Attenzione però a farne un santino, parliamo pur sempre di un uomo con i suoi limiti e le sue debolezze. Un carattere non certo facile anche per i compagni di squadra. Eppure anche lui ha dovuto ammettere di non essere infallibile. Nel 2003 all’apice del successo l’accusa di stupro mossa da una cameriera lo fece piombare nella disperazione: il giocatore ammise il rapporto ma negò la violenza. Il giudice archivierà l’accusa ma fu decisiva una figura insospettabile: «Avevo venticinque anni. Ero terrorizzato. L’unica cosa che mi ha aiutato davvero durante quel processo - sono cattolico, sono cresciuto come cattolico, i miei figli sono cattolici - è stato parlare con un sacerdote. E lui mi disse: “Dio non ti darà nulla che tu non possa affrontare, e ora è tutto nelle sue mani. È una cosa che non puoi controllare, quindi lascia stare”. E quello è stato il punto di svolta». Per le sue infedeltà ha rischiato il divorzio dalla moglie Vanessa Cornejo sposata nel 2001. Nel 2013 però hanno annunciato di essersi riconciliati. La vicenda però l’ha segnato anche per un altro dramma svelato nel documentario Muse: «Durante quel periodo stavamo aspettando il nostro secondo figlio e c’era così tanta tensione e tanto stress che lei ebbe un aborto spontaneo. Perse il nostro bambino. È qualcosa di davvero terribile, è molto difficile ripensare a questa cosa ». Ma Kobe non dimentica: «Tutto ciò è avvenuto a causa mia. È una cosa con cui devo fare i conti ogni giorno, me la porterò dentro per sempre... Vanessa è stata fantastica, avrebbe potuto lasciarmi e portarmi via metà del mio patrimonio, ma ha deciso di credermi e di restarmi vicino».

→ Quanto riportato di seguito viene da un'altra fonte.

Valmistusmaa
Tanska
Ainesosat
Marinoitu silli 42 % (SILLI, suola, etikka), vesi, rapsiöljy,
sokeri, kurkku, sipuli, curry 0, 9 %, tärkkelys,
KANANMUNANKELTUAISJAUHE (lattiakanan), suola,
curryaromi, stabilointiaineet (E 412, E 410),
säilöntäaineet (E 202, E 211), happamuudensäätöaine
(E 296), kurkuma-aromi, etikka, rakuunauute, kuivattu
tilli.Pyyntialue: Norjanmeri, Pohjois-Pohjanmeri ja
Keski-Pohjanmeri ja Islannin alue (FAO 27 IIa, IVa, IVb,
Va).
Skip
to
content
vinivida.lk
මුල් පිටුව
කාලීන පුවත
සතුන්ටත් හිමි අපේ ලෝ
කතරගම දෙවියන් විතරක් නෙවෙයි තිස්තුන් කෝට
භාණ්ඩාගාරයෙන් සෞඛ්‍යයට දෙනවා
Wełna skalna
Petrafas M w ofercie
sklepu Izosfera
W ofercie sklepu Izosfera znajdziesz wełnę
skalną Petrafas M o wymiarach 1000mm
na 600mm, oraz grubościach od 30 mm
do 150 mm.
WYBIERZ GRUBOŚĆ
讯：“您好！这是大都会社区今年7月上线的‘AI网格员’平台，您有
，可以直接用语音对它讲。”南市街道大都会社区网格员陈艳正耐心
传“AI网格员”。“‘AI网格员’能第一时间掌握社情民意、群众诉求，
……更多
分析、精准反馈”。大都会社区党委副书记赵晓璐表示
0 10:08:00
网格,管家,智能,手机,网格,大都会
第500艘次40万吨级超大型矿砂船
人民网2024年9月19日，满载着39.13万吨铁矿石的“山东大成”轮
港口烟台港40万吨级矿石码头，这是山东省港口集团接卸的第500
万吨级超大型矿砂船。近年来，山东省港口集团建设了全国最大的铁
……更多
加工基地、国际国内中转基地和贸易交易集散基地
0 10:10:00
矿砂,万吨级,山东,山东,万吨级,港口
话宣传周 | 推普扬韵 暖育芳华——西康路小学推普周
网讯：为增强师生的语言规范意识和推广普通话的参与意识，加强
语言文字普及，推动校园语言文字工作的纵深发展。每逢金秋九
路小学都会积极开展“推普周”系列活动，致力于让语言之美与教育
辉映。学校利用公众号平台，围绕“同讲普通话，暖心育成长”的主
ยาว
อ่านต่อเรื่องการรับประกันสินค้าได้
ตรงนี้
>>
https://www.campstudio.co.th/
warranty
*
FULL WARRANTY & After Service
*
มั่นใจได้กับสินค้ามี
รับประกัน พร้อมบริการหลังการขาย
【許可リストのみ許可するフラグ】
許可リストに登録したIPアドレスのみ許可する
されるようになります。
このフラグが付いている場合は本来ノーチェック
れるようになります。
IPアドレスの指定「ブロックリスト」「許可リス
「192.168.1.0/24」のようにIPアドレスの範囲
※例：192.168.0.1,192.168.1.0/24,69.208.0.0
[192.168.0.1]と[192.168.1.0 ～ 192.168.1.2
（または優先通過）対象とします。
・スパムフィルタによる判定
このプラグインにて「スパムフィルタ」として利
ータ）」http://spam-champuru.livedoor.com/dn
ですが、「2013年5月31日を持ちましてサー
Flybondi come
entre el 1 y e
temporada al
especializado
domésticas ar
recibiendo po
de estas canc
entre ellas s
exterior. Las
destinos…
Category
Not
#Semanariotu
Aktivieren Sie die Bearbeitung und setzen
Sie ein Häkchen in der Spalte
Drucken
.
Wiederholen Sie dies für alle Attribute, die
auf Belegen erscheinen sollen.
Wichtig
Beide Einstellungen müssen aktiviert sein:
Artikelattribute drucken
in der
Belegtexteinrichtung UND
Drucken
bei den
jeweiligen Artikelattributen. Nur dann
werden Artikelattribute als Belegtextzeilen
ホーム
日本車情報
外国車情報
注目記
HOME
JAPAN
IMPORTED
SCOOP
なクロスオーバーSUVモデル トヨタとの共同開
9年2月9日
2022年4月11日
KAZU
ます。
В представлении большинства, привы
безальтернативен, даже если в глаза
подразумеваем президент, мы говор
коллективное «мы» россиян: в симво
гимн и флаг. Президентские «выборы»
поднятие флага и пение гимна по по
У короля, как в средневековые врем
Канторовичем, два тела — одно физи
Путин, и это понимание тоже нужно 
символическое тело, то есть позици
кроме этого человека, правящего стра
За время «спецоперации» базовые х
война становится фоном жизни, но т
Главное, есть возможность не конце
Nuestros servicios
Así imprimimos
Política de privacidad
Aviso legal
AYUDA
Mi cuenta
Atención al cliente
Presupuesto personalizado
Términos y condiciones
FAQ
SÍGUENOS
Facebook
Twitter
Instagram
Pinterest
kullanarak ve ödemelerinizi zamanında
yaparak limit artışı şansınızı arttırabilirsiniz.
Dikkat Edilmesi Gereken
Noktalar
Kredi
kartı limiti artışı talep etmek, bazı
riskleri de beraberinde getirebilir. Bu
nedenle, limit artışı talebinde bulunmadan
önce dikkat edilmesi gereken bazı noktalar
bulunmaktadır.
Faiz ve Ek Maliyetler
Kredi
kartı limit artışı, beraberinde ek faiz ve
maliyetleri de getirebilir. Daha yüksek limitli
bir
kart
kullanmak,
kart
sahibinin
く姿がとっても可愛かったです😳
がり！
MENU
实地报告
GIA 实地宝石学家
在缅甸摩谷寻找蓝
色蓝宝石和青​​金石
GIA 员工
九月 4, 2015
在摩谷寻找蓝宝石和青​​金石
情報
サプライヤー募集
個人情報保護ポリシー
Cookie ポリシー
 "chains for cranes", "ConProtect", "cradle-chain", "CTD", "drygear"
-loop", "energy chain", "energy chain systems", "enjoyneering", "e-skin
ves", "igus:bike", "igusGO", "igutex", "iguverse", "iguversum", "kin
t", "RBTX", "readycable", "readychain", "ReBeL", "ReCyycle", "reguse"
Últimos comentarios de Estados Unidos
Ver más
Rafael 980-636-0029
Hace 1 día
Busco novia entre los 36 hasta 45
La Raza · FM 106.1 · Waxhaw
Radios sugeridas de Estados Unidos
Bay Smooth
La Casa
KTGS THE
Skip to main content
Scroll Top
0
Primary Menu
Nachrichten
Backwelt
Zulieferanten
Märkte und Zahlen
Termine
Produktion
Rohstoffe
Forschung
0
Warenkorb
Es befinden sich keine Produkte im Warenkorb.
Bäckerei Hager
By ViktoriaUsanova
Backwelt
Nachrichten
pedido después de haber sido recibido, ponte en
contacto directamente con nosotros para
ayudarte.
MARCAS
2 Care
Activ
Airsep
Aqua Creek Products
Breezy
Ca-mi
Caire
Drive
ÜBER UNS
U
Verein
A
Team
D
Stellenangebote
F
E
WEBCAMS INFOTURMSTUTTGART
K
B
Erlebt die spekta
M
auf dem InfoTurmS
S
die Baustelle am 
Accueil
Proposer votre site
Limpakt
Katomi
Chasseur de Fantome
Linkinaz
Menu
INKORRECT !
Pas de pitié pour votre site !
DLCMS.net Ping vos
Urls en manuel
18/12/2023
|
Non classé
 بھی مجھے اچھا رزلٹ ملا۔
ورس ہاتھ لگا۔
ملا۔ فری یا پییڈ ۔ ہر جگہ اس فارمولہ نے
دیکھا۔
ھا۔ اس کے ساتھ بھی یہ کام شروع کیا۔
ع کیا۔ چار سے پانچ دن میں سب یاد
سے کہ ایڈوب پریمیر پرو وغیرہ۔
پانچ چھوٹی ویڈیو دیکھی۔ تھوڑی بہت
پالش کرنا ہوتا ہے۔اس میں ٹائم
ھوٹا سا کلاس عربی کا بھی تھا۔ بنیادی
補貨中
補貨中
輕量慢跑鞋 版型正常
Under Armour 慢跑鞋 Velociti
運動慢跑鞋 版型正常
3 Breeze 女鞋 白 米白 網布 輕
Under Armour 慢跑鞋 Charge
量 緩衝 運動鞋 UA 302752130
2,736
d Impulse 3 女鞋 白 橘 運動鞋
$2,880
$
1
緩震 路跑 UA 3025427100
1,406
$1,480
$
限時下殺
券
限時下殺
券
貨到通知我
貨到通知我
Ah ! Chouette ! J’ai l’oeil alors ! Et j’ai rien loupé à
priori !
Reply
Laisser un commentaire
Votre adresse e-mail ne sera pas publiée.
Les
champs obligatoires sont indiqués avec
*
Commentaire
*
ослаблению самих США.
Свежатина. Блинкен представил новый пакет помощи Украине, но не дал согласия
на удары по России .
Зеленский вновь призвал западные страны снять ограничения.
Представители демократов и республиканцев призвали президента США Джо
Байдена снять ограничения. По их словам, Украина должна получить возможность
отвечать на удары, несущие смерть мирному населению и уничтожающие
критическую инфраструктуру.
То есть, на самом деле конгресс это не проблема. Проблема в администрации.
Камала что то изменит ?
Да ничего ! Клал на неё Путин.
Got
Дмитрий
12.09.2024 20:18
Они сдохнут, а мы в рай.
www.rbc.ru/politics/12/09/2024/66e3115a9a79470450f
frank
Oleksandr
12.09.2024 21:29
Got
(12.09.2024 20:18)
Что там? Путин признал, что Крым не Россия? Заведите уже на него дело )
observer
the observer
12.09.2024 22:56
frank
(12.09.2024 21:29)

Quando la vita ti manda al tappeto ecco che l’umiltà di riconoscere i propri errori ti dà la forza per rialzarti. Sul Kobe “privato” e sul ruolo giocato dalla moglie è interessante la monumentale biografia uscita ora Showboat, la vita di Kobe Bryant( 66th and 2nd, pagine 746, euro 25) scritta da Roland Lazenby che ricorda uno degli eventi più significativi della carriera di Bryant. Era il 14 dicembre 2014: il campione dei Lakers metteva a segno il punto numero 32.293, uno in più del suo idolo, sua maestà Michael Jordan, di cui Kobe ha raccolto l’eredità nell’immaginario cestistico collettivo. Ebbene quel giorno Bryant davanti a Vamessa e alle sue bambine ha raggiunto il terzo posto nella classifica dei migliori realizzatori Nba. «Si trattava - scrive Lazenby - di una quantità mostruosa di punti, ma la soddisfazione più grande era avere lì la sua famiglia a condividere con lui quel traguardo incredibile, nonostante tutti gli errori commessi. Quel momento fece tornare alla mente la dichiarazione di Bryant a proposito della riconciliazione. “Sono felice di annunciare che Vanessa e io abbiamo deciso di proseguire il nostro cammino come una famiglia” aveva scritto. “Quando cala il sipario e la musica si ferma, il viaggio è reso bellissimo dal fatto di avere qualcuno con cui condividerlo. Grazie per il vostro sostegno e per le vostre preghiere!”».

Non sorprende allora che oggi Kobe dichiari di non voler rientrare nel basket: «Mi piace moltissimo poter dedicare del tempo ai miei figli, alla mia famiglia e a me stesso. Mi sto godendo il lavoro con i bambini». Ed è netto quando gli si chiede se il basket gli manchi: «No, ed è strano. Ho cominciato a giocare a pallacanestro a due anni, e in tutto il tempo in cui ho giocato non ho mai pensato che avrei avuto una vita senza questo gioco. Adesso che ho smesso invece non mi manca per niente. Però mi ha insegnato tutto quello che so. Sono passato dal voler vincere titoli Nba al cercare di aiutare le giovani generazioni a diventare la miglior versione possibile di loro stessi. La mia sfida adesso è trasmettere a loro tutto quello che ho imparato».